Vía Augusta
Alberto Grimaldi
Bajo las piedras
La ciudad y los días
La entrevista de la compañera Cristina Cueto a la escritora María Reig con motivo de la publicación de su novela Sonó un violín en París (Espasa), se encabeza con este titular: “La novela histórica no tiene edad”. Gran verdad en dos sentidos. No tiene edad en lo que a sus lectores se refiere, siendo uno de los géneros que ha abarcado un abanico de edades más amplio. ¿Quién no leyó de niño –muchas veces alentado por las películas que en ellas se basaban–Ivanhoe, Scaramouche, Los tres mosqueteros o Ben-Hur? Tampoco tiene edad en lo que a su ininterrumpido éxito se refiere, en su moderna concepción, desde finales del siglo XVIII hasta hoy. Y en los más diferentes registros, desde los más populares a los más intelectuales, desde Dumas, Sabatini Lewis Wallace a Yourcenar, Graves o Eco pasando por supuesto por Dickens, Hugo, Tolstoi, Stevenson o Galdós. Sin olvidar al padre fundador, mi siempre releído Walter Scott que empecé a leer en las novelas abreviadas e ilustradas de la Colección Historias de Bruguera.
Que el segundo libro de ficción más vendido de la historia tras el Quijote sea Una historia en dos ciudades de Dickens, su única novela histórica junto a Barnaby Rudge, quiere decir algo.
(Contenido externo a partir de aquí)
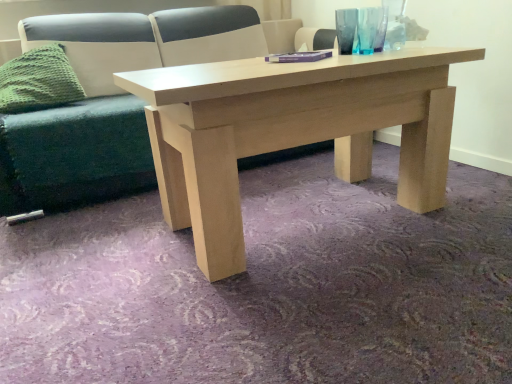 Find the location of a particular element. transparent glass vase at upper right is located at coordinates (367, 29).

The image size is (512, 384). Describe the element at coordinates (74, 155) in the screenshot. I see `green fabric couch at center` at that location.

Find the location of a particular element. transparent glass vase at upper right is located at coordinates (367, 29).

Is green knitted pillow at left bigger or smaller than green fabric couch at center?

In the image, green knitted pillow at left appears to be smaller than green fabric couch at center.

Can you tell me how much green knitted pillow at left and green fabric couch at center differ in facing direction?

They differ by 0.000168 degrees in their facing directions.

Considering the points (48, 100) and (128, 180), which point is behind, point (48, 100) or point (128, 180)?

Point (48, 100)

Could you tell me if green knitted pillow at left is turned towards green fabric couch at center?

Yes.

Where is `studio couch that is above the purple matte book at center (from the image's perspective)`? The image size is (512, 384). studio couch that is above the purple matte book at center (from the image's perspective) is located at coordinates (74, 155).

In terms of width, does green fabric couch at center look wider or thinner when compared to purple matte book at center?

Considering their sizes, green fabric couch at center looks broader than purple matte book at center.

Based on the photo, from a real-world perspective, which object stands above the other?

purple matte book at center, from a real-world perspective.

Looking at this image, is green fabric couch at center taller or shorter than purple matte book at center?

Considering their sizes, green fabric couch at center has more height than purple matte book at center.

Based on the photo, how much distance is there between green knitted pillow at left and purple matte book at center?

green knitted pillow at left is 3.96 feet from purple matte book at center.

You are a GUI agent. You are given a task and a screenshot of the screen. Output one action in this format:
    pyautogui.click(x=<x>, y=<y>)
    Task: Click on the book that is above the green knitted pillow at left (from a real-world perspective)
    The image size is (512, 384).
    Given the screenshot: What is the action you would take?
    pyautogui.click(x=298, y=57)

Considering the sizes of green knitted pillow at left and purple matte book at center in the image, is green knitted pillow at left wider or thinner than purple matte book at center?

green knitted pillow at left is wider than purple matte book at center.

Does green knitted pillow at left come behind purple matte book at center?

Yes, green knitted pillow at left is further from the viewer.

Is green fabric couch at center facing away from transparent glass vase at upper right?

green fabric couch at center is not turned away from transparent glass vase at upper right.

Can you tell me how much green fabric couch at center and transparent glass vase at upper right differ in facing direction?

green fabric couch at center and transparent glass vase at upper right are facing 1.16 degrees away from each other.

From the image's perspective, which is below, green fabric couch at center or transparent glass vase at upper right?

From the image's view, green fabric couch at center is below.

Image resolution: width=512 pixels, height=384 pixels. What are the coordinates of `glass vase behind the green fabric couch at center` in the screenshot? It's located at (367, 29).

From a real-world perspective, is transparent glass vase at upper right above or below green fabric couch at center?

From a real-world perspective, transparent glass vase at upper right is physically above green fabric couch at center.

Would you say transparent glass vase at upper right is a long distance from green fabric couch at center?

Yes, transparent glass vase at upper right and green fabric couch at center are quite far apart.

From the picture: In terms of size, does transparent glass vase at upper right appear bigger or smaller than green fabric couch at center?

transparent glass vase at upper right is smaller than green fabric couch at center.

Is transparent glass vase at upper right to the left of green fabric couch at center from the viewer's perspective?

No.

In the scene shown: From the image's perspective, is transparent glass vase at upper right over green knitted pillow at left?

Correct, transparent glass vase at upper right appears higher than green knitted pillow at left in the image.

Is transparent glass vase at upper right to the left or to the right of green knitted pillow at left in the image?

transparent glass vase at upper right is to the right of green knitted pillow at left.

This screenshot has height=384, width=512. I want to click on pillow below the transparent glass vase at upper right (from a real-world perspective), so click(x=38, y=81).

Can you tell me how much purple matte book at center and green fabric couch at center differ in facing direction?

purple matte book at center and green fabric couch at center are facing 33.4 degrees away from each other.

Is point (314, 56) closer to viewer compared to point (250, 163)?

Yes, it is in front of point (250, 163).

Considering the positions of objects purple matte book at center and green fabric couch at center in the image provided, who is more to the right, purple matte book at center or green fabric couch at center?

From the viewer's perspective, purple matte book at center appears more on the right side.

Is green fabric couch at center completely or partially inside purple matte book at center?

No, green fabric couch at center is not a part of purple matte book at center.

At what (x,y) coordinates should I click in order to perform the action: click on studio couch lying above the green knitted pillow at left (from the image's perspective). Please return your answer as a coordinate pair (x, y). Looking at the image, I should click on (74, 155).

Image resolution: width=512 pixels, height=384 pixels. Find the location of `book located on the right of green fabric couch at center`. book located on the right of green fabric couch at center is located at coordinates pyautogui.click(x=298, y=57).

When comparing their distances from transparent glass vase at upper right, does purple matte book at center or green fabric couch at center seem further?

green fabric couch at center lies further to transparent glass vase at upper right than the other object.

Looking at the image, which one is located further to purple matte book at center, green fabric couch at center or green knitted pillow at left?

Based on the image, green knitted pillow at left appears to be further to purple matte book at center.

Looking at the image, which one is located further to transparent glass vase at upper right, green fabric couch at center or green knitted pillow at left?

The object further to transparent glass vase at upper right is green knitted pillow at left.

Considering their positions, is green knitted pillow at left positioned closer to green fabric couch at center than transparent glass vase at upper right?

Among the two, green knitted pillow at left is located nearer to green fabric couch at center.

When comparing their distances from green knitted pillow at left, does transparent glass vase at upper right or green fabric couch at center seem further?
Como también lo quiere decir que en más de dos siglos no haya decaído el interés por la novela histórica gracias a la pervivencia de sus clásicos siempre reeditados y presentes en las estanterías de las librerías –que tantos releemos con el placer culpable de dejar a un lado la montaña de libros que aguardan su primera lectura– y a su capacidad para renovarse al calor de los nuevos gustos y modas, alcanzando año tras año nuevos títulos las primeras posiciones entre los libros más vendidos. También, como ya he señalado, a su capacidad para abarcar todos registros, desde los más asequibles a los más elaborados, y para satisfacer las apetencias de todos los lectores, desde los menos a los más exigentes.
Hubo un momento en que desde cierta pedantería se la dio por anticuada, decaída y hasta muerta. Fue solo un instante. La fidelidad de los lectores a los clásicos no lo permitió. Porque este ha sido un género mantenido en vida no solo por el talento de quienes le dieron nuevo prestigio intelectual, quizás con Yourcenar en cabeza, sino sobre todo por ese pilar fundamental, tan despreciado por los preciosos ridículos, que es el llamado gran público.